■ Task instructions ■
Apart from the images, output the data below exactly.

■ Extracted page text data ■
━━━━━━
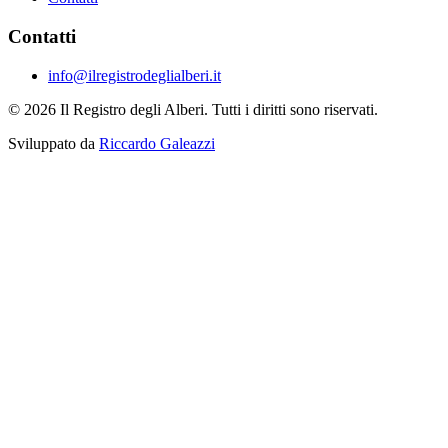
Contatti
info@ilregistrodeglialberi.it
© 2026 Il Registro degli Alberi. Tutti i diritti sono riservati.
Sviluppato da
Riccardo Galeazzi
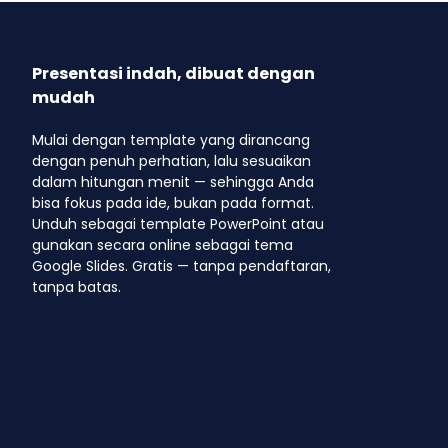
Presentasi indah, dibuat dengan
mudah
Mulai dengan template yang dirancang
dengan penuh perhatian, lalu sesuaikan
dalam hitungan menit — sehingga Anda
bisa fokus pada ide, bukan pada format.
Unduh sebagai template PowerPoint atau
gunakan secara online sebagai tema
Google Slides. Gratis — tanpa pendaftaran,
tanpa batas.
━━━━━━
■ Answer box ■
Contatti
info@ilregistrodeglialberi.it
© 2026 Il Registro degli Alberi. Tutti i diritti sono riservati.
Sviluppato da
Riccardo Galeazzi
Presentasi indah, dibuat dengan
mudah
Mulai dengan template yang dirancang
dengan penuh perhatian, lalu sesuaikan
dalam hitungan menit — sehingga Anda
bisa fokus pada ide, bukan pada format.
Unduh sebagai template PowerPoint atau
gunakan secara online sebagai tema
Google Slides. Gratis — tanpa pendaftaran,
tanpa batas.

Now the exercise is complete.